A humorous look at the companies that caught our eye, for better or worse, this week
Netflix Inc. (DOG)
Now streaming on Netflix: Growth Stock Nightmare! It’s the true story of an internet video company whose stock soars to dizzying heights, only to plunge after the company unexpectedly loses 130,000 U.S. subscribers and adds just 2.7 million customers globally in the second quarter – far less than the five million additions it had forecast. With Netflix burning through US$594-million of cash in the quarter and subscriber growth slowing in the face of price hikes, increasing competition and a dearth of hit shows, it’s a cliffhanger you don’t want to miss!
Burcon Nutrascience Corp. (STAR)
Why did the investor cross the road? Because someone said the words “plant-based meat alternative.” In the latest example of investors going gaga for anything related to fake meat, shares of Vancouver-based Burcon Nutrascience have surged roughly 50 per cent since the company announced in May that it’s part of a group that plans to build a $65-million pea-protein and canola-protein production facility in Manitoba. The only question is whether the fake meat fad will still be going strong when the plant opens in mid-2020, or if consumers will have gone back to eating good old animal flesh.
Domino’s Pizza Inc. (DOG)
Back in the day, if you wanted food delivered you had two choices: pizza or Chinese. Now, thanks to the proliferation of delivery apps such as SkipTheDishes and Uber Eats, you can order burgers, sushi, Thai food or – my personal favourite – a beet salad with a side of turnip chips. Mmm! The delivery boom is great for consumers, but bad news for pizza chains such as Domino’s: U.S. same-store sales growth of 3 per cent in the second quarter fell well short of the 4.6 per cent that analysts had expected, causing investors to lose their appetites for the stock.

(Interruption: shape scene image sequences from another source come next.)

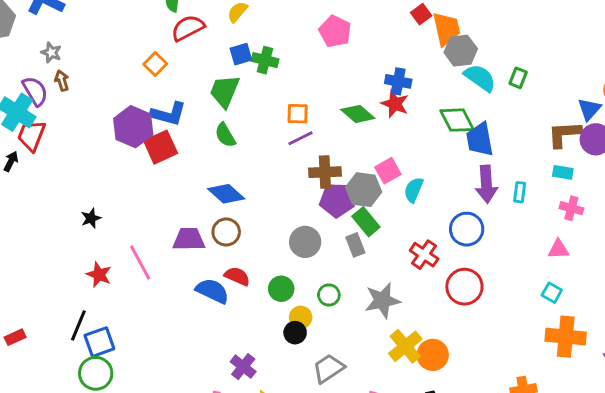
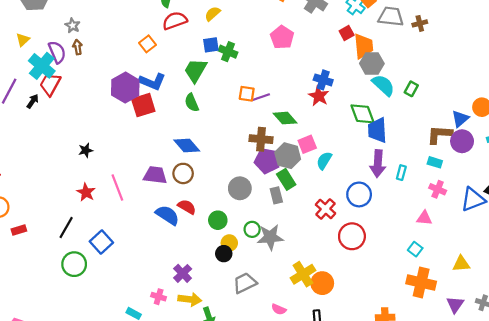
green diamond: (358, 114) -> (285, 118), moved
purple line: (300, 138) -> (261, 97), moved
gray star: (382, 301) -> (270, 237), moved
blue square: (99, 342) -> (101, 242), moved, turned -30

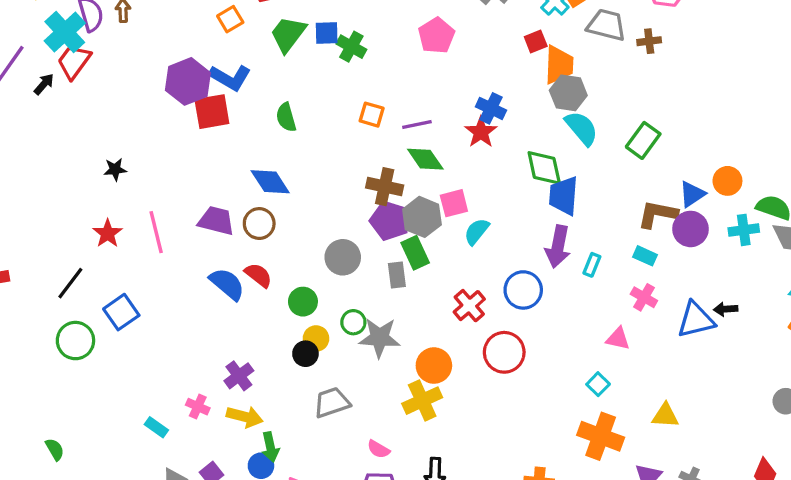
green trapezoid: (195, 70) -> (288, 34), moved
green rectangle: (411, 89) -> (643, 140), moved, size x1.5
purple line: (261, 97) -> (417, 124), moved
orange circle: (322, 283) -> (434, 366), moved

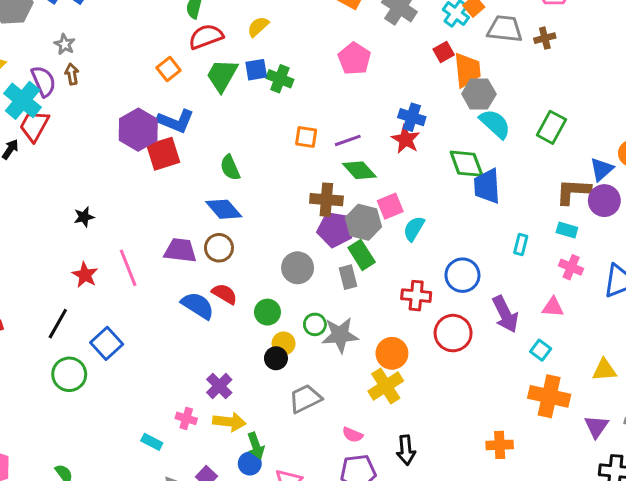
green semicircle: (286, 117) -> (230, 168), moved
purple arrow: (558, 247) -> (505, 314), moved, turned -30
red cross: (469, 306) -> (416, 296), turned -36

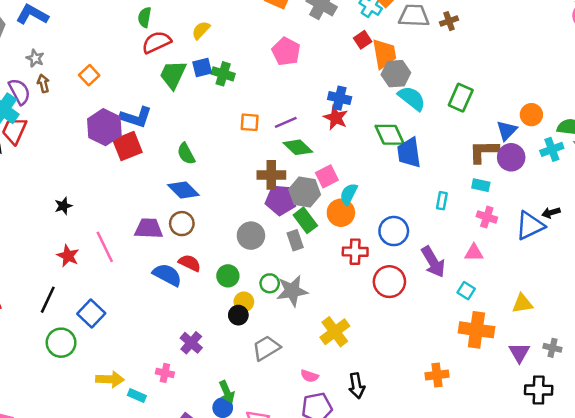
orange square: (168, 69) -> (89, 75), moved
orange circle: (392, 353) -> (341, 213), moved
yellow arrow: (229, 422) -> (110, 379), moved

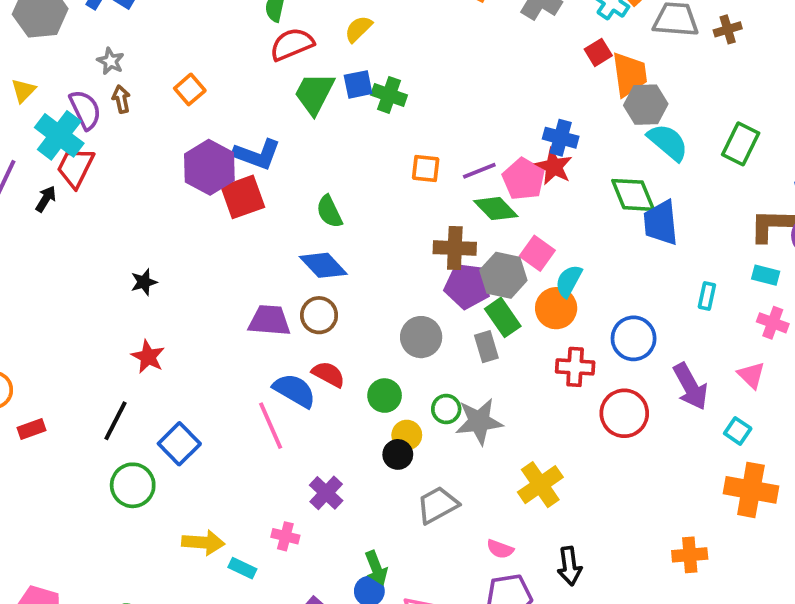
pink pentagon: (286, 51) -> (524, 179), moved
pink square: (327, 176) -> (537, 253), turned -30
pink line: (105, 247) -> (271, 426), moved
pink triangle: (474, 253) -> (751, 375), turned 42

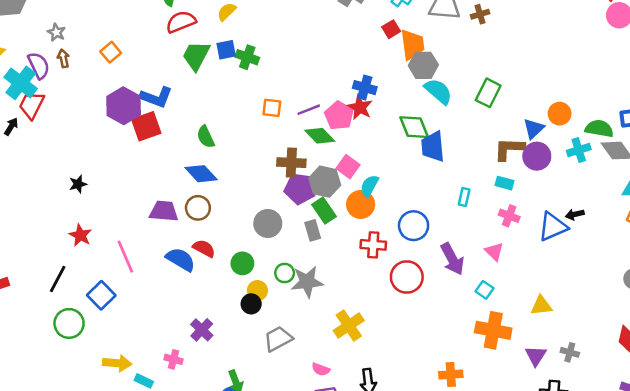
pink line: (271, 426) -> (125, 257), moved

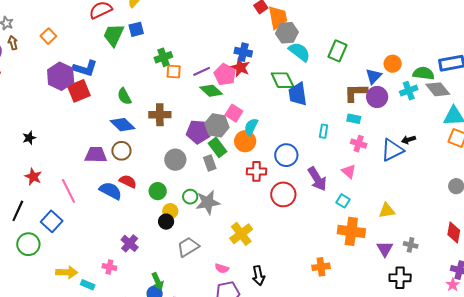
green cross: (247, 57) -> (163, 57), moved, turned -36
brown cross: (291, 163) -> (160, 115), moved

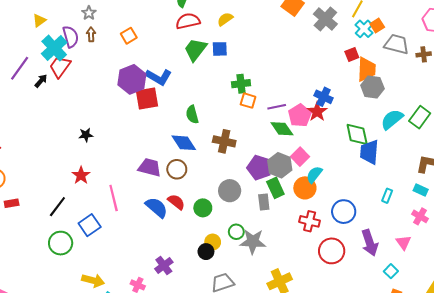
cyan semicircle: (299, 52) -> (392, 119), moved, turned -90
green circle: (158, 191) -> (203, 208), moved

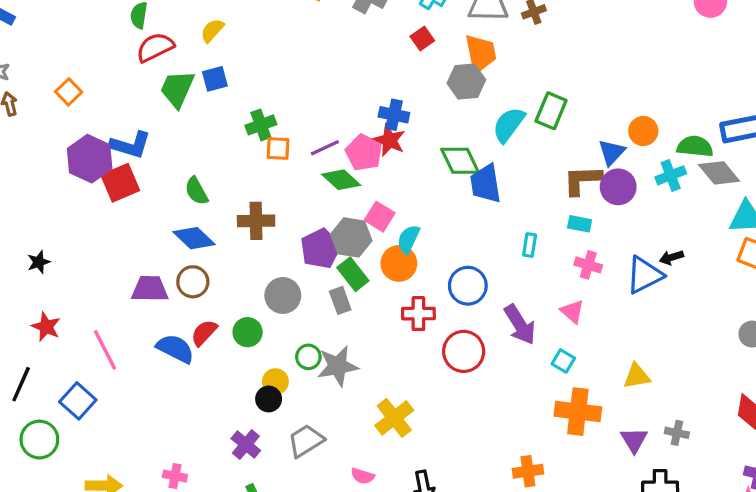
orange trapezoid: (367, 69) -> (481, 53), moved
purple pentagon: (259, 168) -> (320, 249), turned -30
red semicircle: (176, 202) -> (204, 333), turned -72
purple cross: (164, 265) -> (246, 445), moved

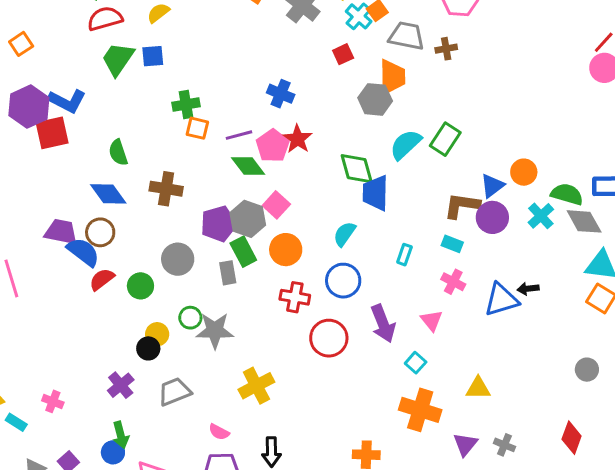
blue cross: (394, 115) -> (281, 94), moved
cyan cross: (671, 175) -> (541, 216), turned -32
cyan semicircle: (408, 239) -> (344, 234), moved
blue semicircle: (175, 349) -> (83, 252), moved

Turquoise Hill Resources Ltd. (DOG)
How to lose a lot of money quickly: 1) Wire cash to a man from “Lotto Netherlands” who claims he needs it to process your €500,000 win; 2) Bet on the Blue Jays; 3) Invest in mining stocks. Shares of Turquoise Hill Resources plummeted after the company said the underground Oyu Tolgoi copper and gold mine in Mongolia could be delayed by 16 to 30 months and cost between US$1.2-billion and US$1.9-billion more than previously expected. With production pushed out to May, 2022, at the earliest, investors aren’t sticking around.
NFI Group Inc. (DOG)
Get the safety cones and flares. Bus maker NFI Group is stranded at the side of the road again. Citing supply disruptions, missed production days and delays tied to new product launches, the company formerly known as New Flyer Industries said bus deliveries fell 11.2 per cent in the second quarter and warned that earnings, to be released on Aug. 13, will be hit by these and other factors. With NFI’s stock experiencing one breakdown after another in the past year or so, investors are getting off this bus.